Cross-species paradigms to assess AAC

Cross-species behavioural tests aim at resolving shared molecular and circuital determinants between humans and rodents that underlie homologous disease-relevant behaviours in the AAC domain (Bach, 2021). This approach should build a more solid basis to develop novel tools to help clinical diagnosis and maximise the predictive validity of AAC preclinical paradigms used to test pharmacological interventions for humans (Belzung and Lemoine, 2011). Cross-species behavioural tests to assess AAC mainly exploit paradigms of exploration (Gromer et al., 2021). Mammals' functioning is indeed based on an innate exploratory drive for territorial recognition, food supply and reproduction, which are in turn associated with a significant reward (Kidd and Hayden, 2015). However, exploration naturally entails a conflict between its reward component, and the objective risk (Arzate-Mejía et al., 2020; Italia et al., 2020). Thus, explorative engagement results from a fine balance between motivation (driven by reward) and refusal (supported by fear) (Blanco et al., 2013; La-Vu et al., 2020). Exploratory avoidance (which also includes to some extent social avoidance) is a pathological status that can either be caused by a loss of the natural desire to explore and socialise (anhedonia) or can be the result of a pathological fear (anxiety) (Kim and Kirkpatrick, 1996; Arzate-Mejía et al., 2020). The first case is more evocative of a depressive-like drift, the second is associated with an aberrant state of anxiety which prevents an individual from indulging in social and exploratory needs, even though social and exploratory desire can be intact (Bijttebier et al., 2009). In the following sections, we describe those AAC paradigms that are suitable for both humans and rodents.
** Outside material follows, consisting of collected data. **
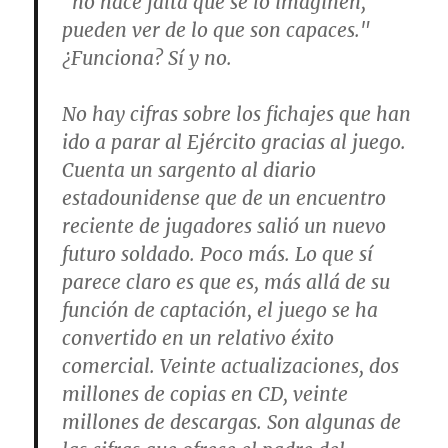
"no hace falta que se lo imaginen,
pueden ver de lo que son capaces."
¿Funciona? Sí y no.
No hay cifras sobre los fichajes que han
ido a parar al Ejército gracias al juego.
Cuenta un sargento al diario
estadounidense que de un encuentro
reciente de jugadores salió un nuevo
futuro soldado. Poco más. Lo que sí
parece claro es que es, más allá de su
función de captación, el juego se ha
convertido en un relativo éxito
comercial. Veinte actualizaciones, dos
millones de copias en CD, veinte
millones de descargas. Son algunas de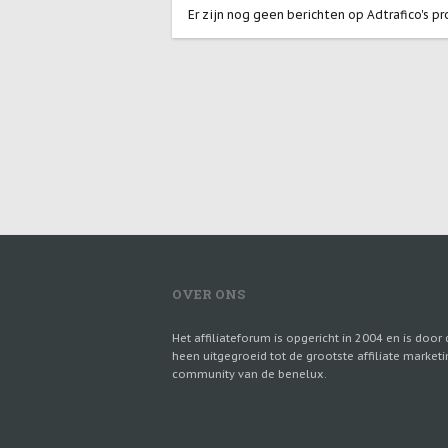
Er zijn nog geen berichten op Adtrafico's pro
OVER ONS
Het affiliateforum is opgericht in 2004 en is door 
heen uitgegroeid tot de grootste affiliate marketi
community van de benelux.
In rodents, one of the most used exploratory paradigms to assess AAC is the Open Field (OF) test. It consists of a simple observation of animal deambulatory behaviour (Prut and Belzung, 2003). Modern software digitally traces the distance moved by the rodent from the perimetric walls to the centre of an arena. The longer the time spent and the distance walked in the centre, the more a rodent is prone to ‘approach’ exploration (Noldus et al., 2001). Conversely, animals walking near the perimetric walls of the cage (also known as thigmotaxis) adopt an instinctive behaviour aimed at protecting against a perceived novelty-related threat (Prut and Belzung, 2003). In literature, the OF test is almost often described as an anxiety-assessing paradigm. However, it is important to underline that decreased exploration is also due to decreased exploration-related reward sensitivity (Blanco et al., 2013; Cornwell et al., 2014; La-Vu et al., 2020).
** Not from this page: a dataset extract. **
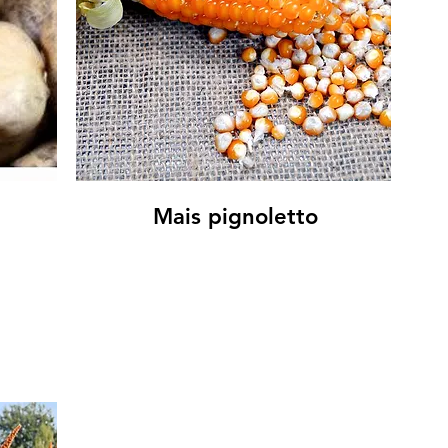
Mais pignoletto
Human versions of the OF test have been developed and administered to clinical/non-clinical groups. Kallai et al., measured human thigmotaxis during the exploration of virtual and physical spaces, showing that thigmotaxis positively correlated with fear and avoidance bias for fear-mobilising situations during early trials of both tasks, but not with self-reported trait anxiety (Kallai et al., 2007). Walz et al., instructed patients with agoraphobia and healthy controls to perform a 15 min solitary walk on a 146 × 79 m soccer field. Patients with agoraphobia and participants with high self-reported anxiety sensitivity exhibited enhanced thigmotaxis (Walz et al., 2016). In an additional virtual reality OF test performed on 141 individuals, the participants – like rodents in animal studies – preferred to stay in the outer region of the open field but there was no consistent association between thigmotaxis and self-report scales of anxiety and fear (Gromer et al., 2021). Overall, human OF test demonstrated cross-species validity, although, the modulatory effects of anxiety on human open-field behaviour should be further examined (Bach, 2021).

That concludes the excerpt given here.